Ce recueil d’interviews a été publié chez Le pas de côté et L’échappée. On trouve en son sein nombre de témoignages de personnes ayant choisi la simplicité volontaire. Elles le vivent à différents degrés, ainsi que le montre les catégories choisies pour les répertorier (sachant qu’une interview peut finir dans plusieurs catégories aussi, mais a paru plus pertinente dans une seule d’entre elles – bon ok, fallait faire aussi un choix). On a ainsi « Se modérer » (la catégorie qui m’a le plus parlé) où les gens ayant fait ce choix se trouvent divisés entre deux pôles, « la vie réelle » (au sens où ils ont un travail classique) et « l’utopie » (la décroissance). « Déserter » est l’expression des personnes qui se sont entièrement coupées de la société, pas forcément toujours en autarcie, mais presque. Elles l’ont fait parce qu’elles ont elles-mêmes subi une simplicité involontaire, ont été élevées dans ces valeurs ou se rebellent contre celles de la société. « Militer » est, comme son nom l’indique, le moyen d’action des gens qui vivent la simplicité volontaire et qui s’impliquent dans des activités collectives (et souvent bien plus que leurs contemporains !) Ils luttent comme ils peuvent contre la publicité, le nucléaire (si vous connaissez de bons ouvrages sur la question d’ailleurs…), l’industrialisation de l’agriculture bio… « Bifurquer », c’est le nom de la catégorie de personnes dont on n’aurait pas forcément deviné le changement de vie de par leurs anciens métiers. Souvent très bien intégrés dans la société et pratiquant des métiers valorisants, voilà qu’ils laissent tout tomber grâce à un élément déclencheur (une dépression, une lecture, une catastrophe naturelle, etc). On retrouve dans « Oeuvrer » les personnes qui refusent de faire un travail aliénant, souvent rémunéré, s’attelant ainsi à faire des choses de leur main, à retourner à la terre pour certains, à exécuter des travaux artisanaux et traditionnels pour d’autres, voire à en remettre au goût du jour (je ne m’attendais pas forcément à voir ressurgir le parchemin…). J’ai trouvé ça très intéressant (ne vous attendez pas forcément à ce que tout soit facile), mais j’ai juste deux objections en tête :

  • Certains ne considèrent pas avoir coupé le contact avec les gens, vu qu’ils en créent d’autres avec leur voisinage ou d’autres personnes proches de leurs idées qui ne sont pas trop loin géographiquement. Mais en fait, pour moi, si. Appelez-moi grosse égoïste, et c’est probablement le cas, mais Internet, si décrié, me permet de rencontrer des gens avec qui je m’entends, qui sont bienveillants, contrairement à la vie réelle. Ces liens sont essentiels pour moi, et rien ne pourra remplacer ça. De plus, quid de la famille, des quelques personnes qui nous sont sympathiques sans plus ? On balaie tout ? Après, on n’aura un jour plus le choix…

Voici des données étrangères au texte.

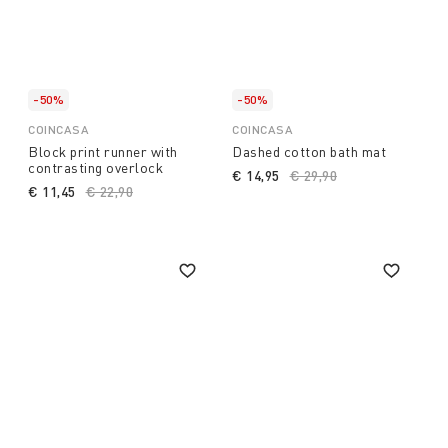
-50%
-50%
COINCASA
COINCASA
Block print runner with
Dashed cotton bath mat
contrasting overlock
€ 14,95
Price reduced from
€ 29,90
to
€ 11,45
Price reduced from
€ 22,90
to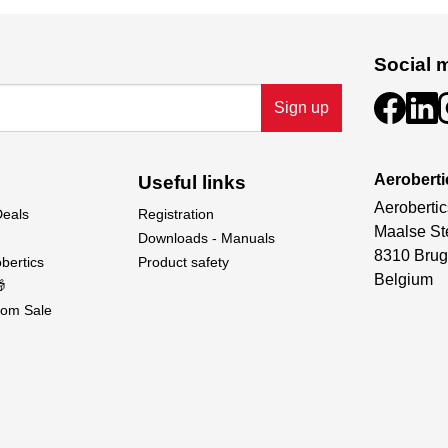
Social 
Sign up
Aeroberti
Useful links
Aerobertic
Deals
Registration
Maalse St
Downloads - Manuals
8310 Brug
bertics
Product safety
Belgium

om Sale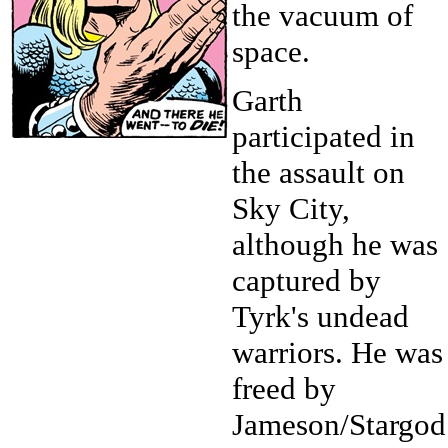
the vacuum of
space.
Garth
participated in
the assault on
Sky City,
although he was
captured by
Tyrk's undead
warriors. He was
freed by
Jameson/Stargod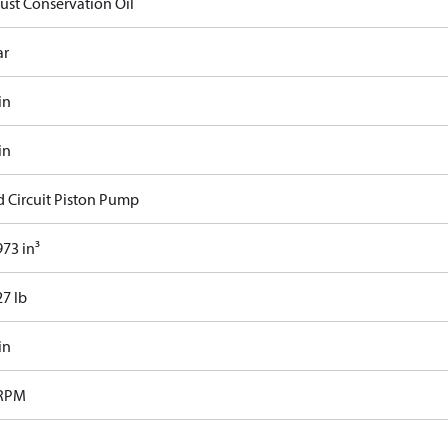
Rust Conservation Oil
ar
in
in
d Circuit Piston Pump
73 in³
27 lb
in
 RPM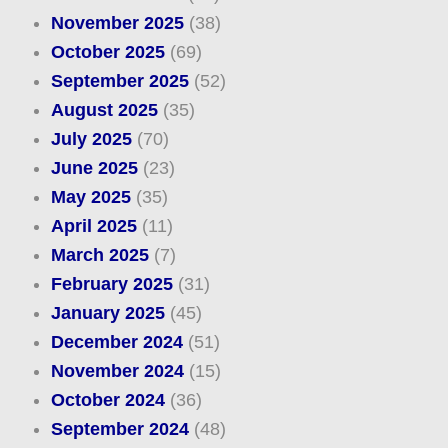
November 2025
(38)
October 2025
(69)
September 2025
(52)
August 2025
(35)
July 2025
(70)
June 2025
(23)
May 2025
(35)
April 2025
(11)
March 2025
(7)
February 2025
(31)
January 2025
(45)
December 2024
(51)
November 2024
(15)
October 2024
(36)
September 2024
(48)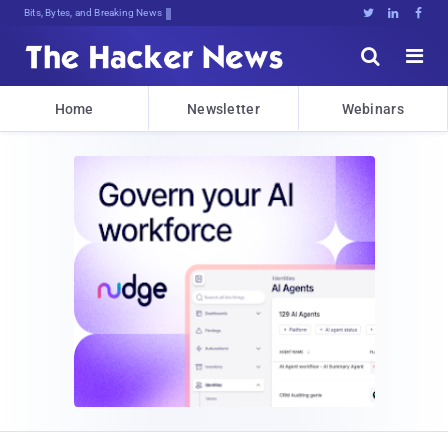
Bits, Bytes, and Breaking News





Home
Newsletter
Webinars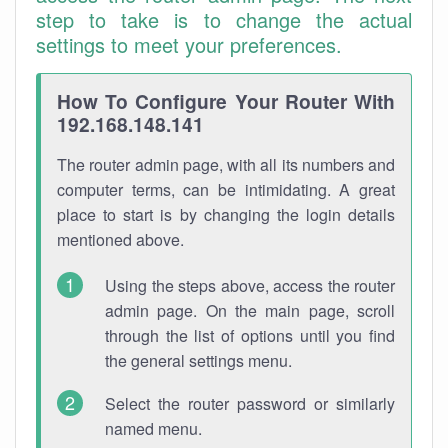
step to take is to change the actual
settings to meet your preferences.
How To Configure Your Router With
192.168.148.141
The router admin page, with all its numbers and
computer terms, can be intimidating. A great
place to start is by changing the login details
mentioned above.
Using the steps above, access the router
admin page. On the main page, scroll
through the list of options until you find
the general settings menu.
Select the router password or similarly
named menu.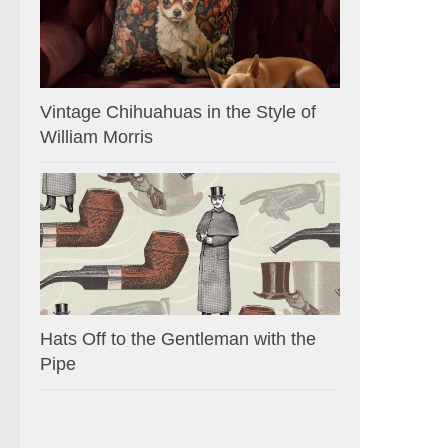
Vintage Chihuahuas in the Style of
William Morris
Hats Off to the Gentleman with the
Pipe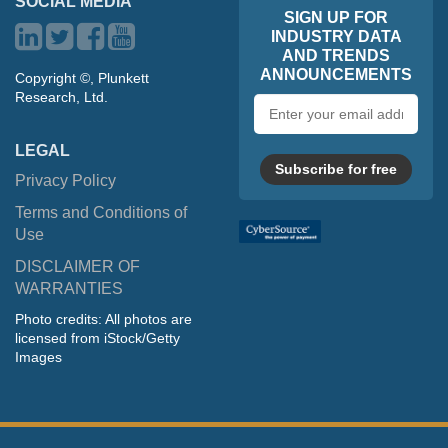
SOCIAL MEDIA
SIGN UP FOR
INDUSTRY DATA
AND TRENDS
ANNOUNCEMENTS
Copyright ©, Plunkett
Research, Ltd.
Email
address
LEGAL
Subscribe for free
Privacy Policy
Terms and Conditions of
Use
DISCLAIMER OF
WARRANTIES
Photo credits: All photos are
licensed from iStock/Getty
Images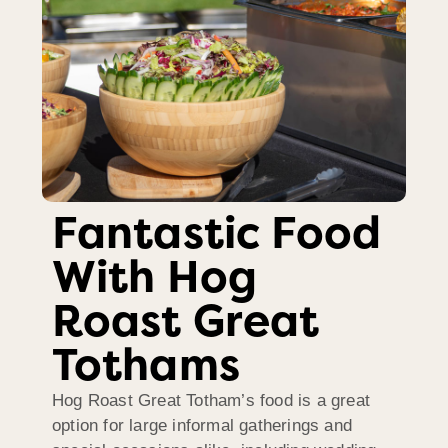
Fantastic Food
With Hog
Roast Great
Tothams
Hog Roast Great Totham’s food is a great
option for large informal gatherings and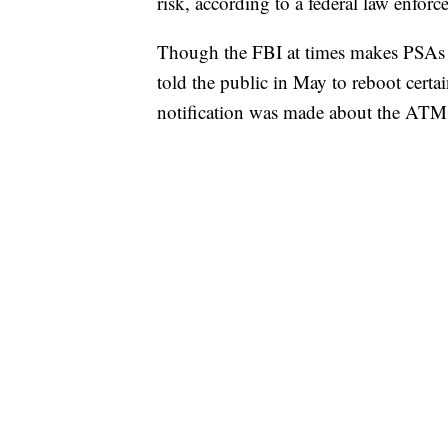
risk, according to a federal law enforce
Though the FBI at times makes PSAs fo
told the public in May to reboot certai
notification was made about the ATM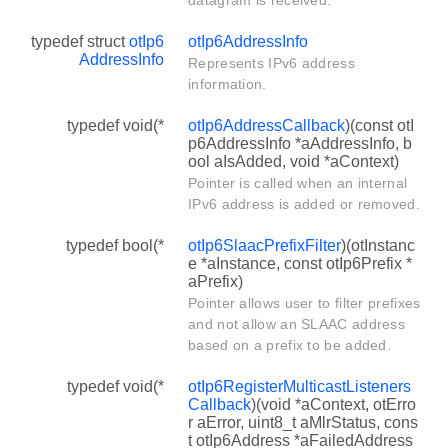
typedef struct
otIp6
otIp6AddressInfo
AddressInfo
Represents IPv6 address
information.
typedef void(*
otIp6AddressCallback
)(const otI
p6AddressInfo *aAddressInfo, b
ool aIsAdded, void *aContext)
Pointer is called when an internal
IPv6 address is added or removed.
typedef bool(*
otIp6SlaacPrefixFilter
)(otInstanc
e *aInstance, const otIp6Prefix *
aPrefix)
Pointer allows user to filter prefixes
and not allow an SLAAC address
based on a prefix to be added.
typedef void(*
otIp6RegisterMulticastListeners
Callback
)(void *aContext, otErro
r aError, uint8_t aMlrStatus, cons
t otIp6Address *aFailedAddress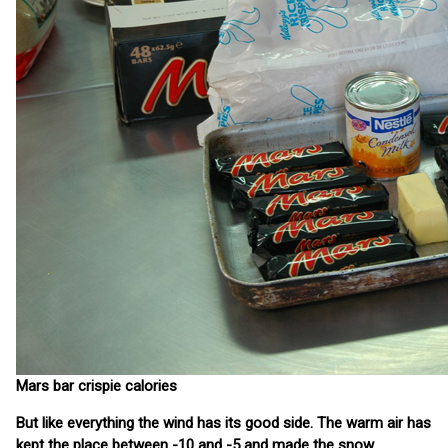
Mars bar crispie calories
But like everything the wind has its good side. The warm air has
kept the place between -10 and -5 and made the snow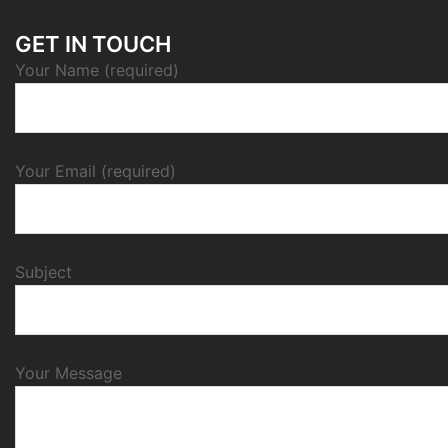
GET IN TOUCH
Your Name (required)
Your Email (required)
Subject
Your Message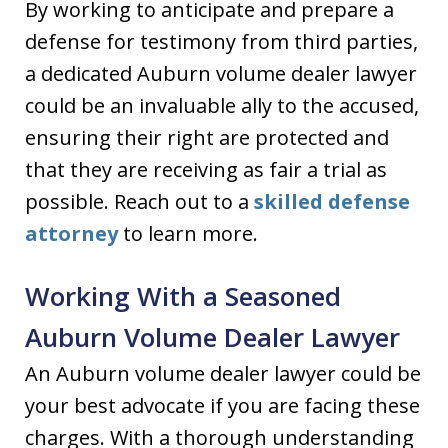
By working to anticipate and prepare a
defense for testimony from third parties,
a dedicated Auburn volume dealer lawyer
could be an invaluable ally to the accused,
ensuring their right are protected and
that they are receiving as fair a trial as
possible. Reach out to a
skilled defense
attorney
to learn more.
Working With a Seasoned
Auburn Volume Dealer Lawyer
An Auburn volume dealer lawyer could be
your best advocate if you are facing these
charges. With a thorough understanding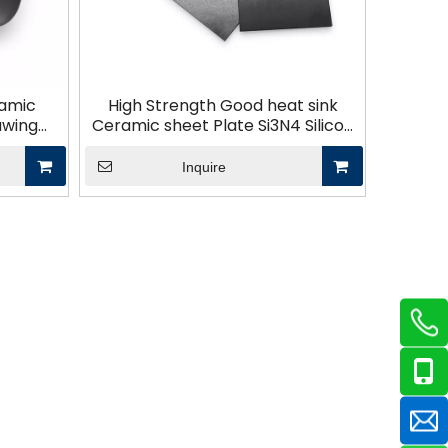
ramic
High Strength Good heat sink
awing
Ceramic sheet Plate Si3N4 Silicon
istant
nitride ceramic substrate plates
ts
Inquire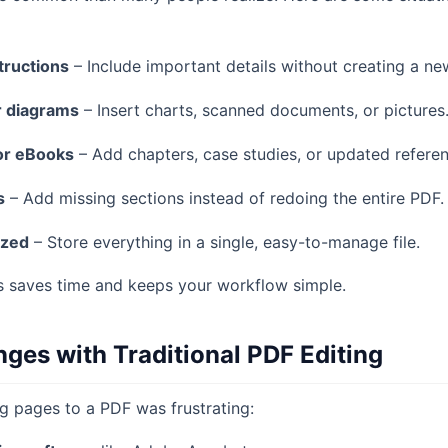
tructions
– Include important details without creating a new
r diagrams
– Insert charts, scanned documents, or pictures
or eBooks
– Add chapters, case studies, or updated referen
s
– Add missing sections instead of redoing the entire PDF.
ized
– Store everything in a single, easy-to-manage file.
es saves time and keeps your workflow simple.
es with Traditional PDF Editing
ng pages to a PDF was frustrating:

  • Un autre problème a surgi tout de suite : ce genre de vie nécessite d’être en bonne santé. Excusez-moi, mais pour cultiver un potager, cela nécessite de ne pas avoir un de ses genoux « pétés » comme moi. Bref, que fait-on des non-valides ? Je n’en suis pas une mais je peux observer ce problème rien qu’avec mon petit souci de rien du tout, mais qui m’empêche de plier le genou sans avoir super mal, et donc de me mettre à genoux, accroupie… On ne peut pas juste se couper de la société comme ça. On ne peut juste pas vivre décemment par nous-mêmes si on n’est pas en forme. Est-ce que cette question est soulevée quelque part ?

Je fais ma chiante, mais en vrai, ce livre est vraiment très intéressant et amène à réfléchir sur nous-mêmes et à nous donner des idées, car il faudra bien modifier notre mode de vie. Mais pour moi, les choses ne sont pas si simples. (et encore, je n’ai pas abordé la question des oppressions, celle de la répartition des tâches homme-femme, etc)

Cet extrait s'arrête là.